## [About this task]
Copy out the entire listing below exactly, but without its pictures.
++++++++
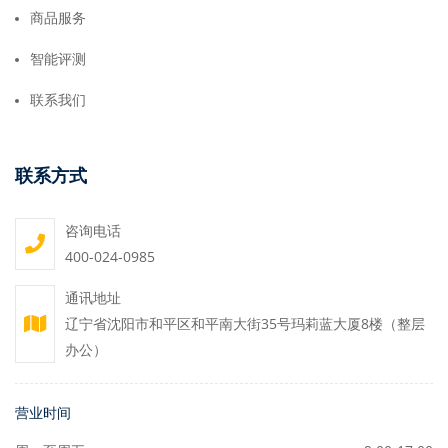
商品服务
智能评测
联系我们
联系方式
咨询电话
400-024-0985
通讯地址
辽宁省沈阳市和平区和平南大街35号玛莉蓝大厦8楼（整层
办公）
营业时间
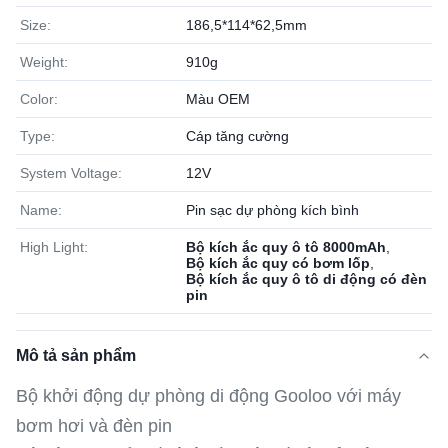
Size:
186,5*114*62,5mm
Weight:
910g
Color:
Màu OEM
Type:
Cáp tăng cường
System Voltage:
12V
Name:
Pin sạc dự phòng kích bình
High Light:
Bộ kích ắc quy ô tô 8000mAh
,
Bộ kích ắc quy có bơm lốp
,
Bộ kích ắc quy ô tô di động có đèn
pin
Mô tả sản phẩm
Bộ khởi động dự phòng di động Gooloo với máy
bơm hơi và đèn pin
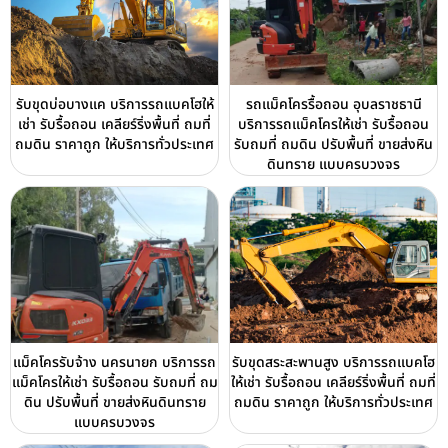
รับขุดบ่อบางแค บริการรถแบคโฮให้
รถแม็คโครรื้อถอน อุบลราชธานี
เช่า รับรื้อถอน เคลียร์ริ่งพื้นที่ ถมที่
บริการรถแม็คโครให้เช่า รับรื้อถอน
ถมดิน ราคาถูก ให้บริการทั่วประเทศ
รับถมที่ ถมดิน ปรับพื้นที่ ขายส่งหิน
ดินทราย แบบครบวงจร
แม็คโครรับจ้าง นครนายก บริการรถ
รับขุดสระสะพานสูง บริการรถแบคโฮ
แม็คโครให้เช่า รับรื้อถอน รับถมที่ ถม
ให้เช่า รับรื้อถอน เคลียร์ริ่งพื้นที่ ถมที่
ดิน ปรับพื้นที่ ขายส่งหินดินทราย
ถมดิน ราคาถูก ให้บริการทั่วประเทศ
แบบครบวงจร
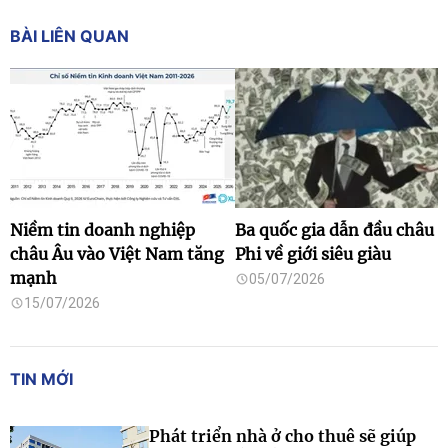
BÀI LIÊN QUAN
Niềm tin doanh nghiệp
Ba quốc gia dẫn đầu châu
châu Âu vào Việt Nam tăng
Phi về giới siêu giàu
mạnh
05/07/2026
15/07/2026
TIN MỚI
Phát triển nhà ở cho thuê sẽ giúp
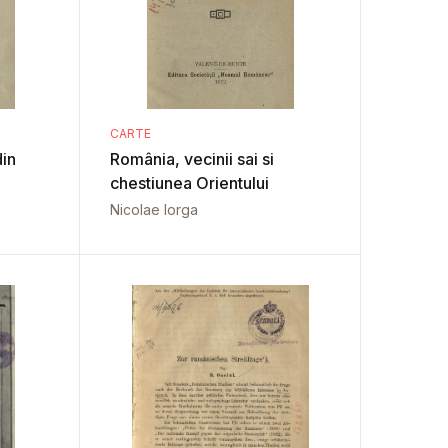
CARTE
in
România, vecinii sai si
chestiunea Orientului
Nicolae Iorga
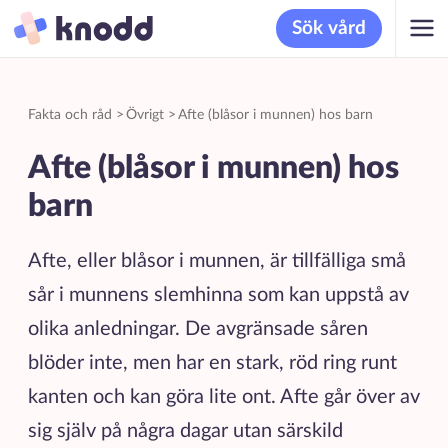
Sök vård
Fakta och råd
>
Övrigt
>
Afte (blåsor i munnen) hos barn
Afte (blåsor i munnen) hos
barn
Afte, eller blåsor i munnen, är tillfälliga små
sår i munnens slemhinna som kan uppstå av
olika anledningar. De avgränsade såren
blöder inte, men har en stark, röd ring runt
kanten och kan göra lite ont. Afte går över av
sig själv på några dagar utan särskild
++++++++
## [Worked solution]
商品服务
智能评测
联系我们
联系方式
咨询电话
400-024-0985
通讯地址
辽宁省沈阳市和平区和平南大街35号玛莉蓝大厦8楼（整层
办公）
营业时间
Size:
186,5*114*62,5mm
Weight:
910g
Color:
Màu OEM
Type:
Cáp tăng cường
System Voltage:
12V
Name:
Pin sạc dự phòng kích bình
High Light:
Bộ kích ắc quy ô tô 8000mAh
,
Bộ kích ắc quy có bơm lốp
,
Bộ kích ắc quy ô tô di động có đèn
pin
Mô tả sản phẩm
Bộ khởi động dự phòng di động Gooloo với máy
bơm hơi và đèn pin
รับขุดบ่อบางแค บริการรถแบคโฮให้
รถแม็คโครรื้อถอน อุบลราชธานี
เช่า รับรื้อถอน เคลียร์ริ่งพื้นที่ ถมที่
บริการรถแม็คโครให้เช่า รับรื้อถอน
ถมดิน ราคาถูก ให้บริการทั่วประเทศ
รับถมที่ ถมดิน ปรับพื้นที่ ขายส่งหิน
ดินทราย แบบครบวงจร
แม็คโครรับจ้าง นครนายก บริการรถ
รับขุดสระสะพานสูง บริการรถแบคโฮ
แม็คโครให้เช่า รับรื้อถอน รับถมที่ ถม
ให้เช่า รับรื้อถอน เคลียร์ริ่งพื้นที่ ถมที่
ดิน ปรับพื้นที่ ขายส่งหินดินทราย
ถมดิน ราคาถูก ให้บริการทั่วประเทศ
แบบครบวงจร
BÀI LIÊN QUAN
Niềm tin doanh nghiệp
Ba quốc gia dẫn đầu châu
châu Âu vào Việt Nam tăng
Phi về giới siêu giàu
mạnh
05/07/2026
15/07/2026
TIN MỚI
Phát triển nhà ở cho thuê sẽ giúp
CARTE
in
România, vecinii sai si
chestiunea Orientului
Nicolae Iorga
Sök vård
Fakta och råd
>
Övrigt
>
Afte (blåsor i munnen) hos barn
Afte (blåsor i munnen) hos
barn
Afte, eller blåsor i munnen, är tillfälliga små
sår i munnens slemhinna som kan uppstå av
olika anledningar. De avgränsade såren
blöder inte, men har en stark, röd ring runt
kanten och kan göra lite ont. Afte går över av
sig själv på några dagar utan särskild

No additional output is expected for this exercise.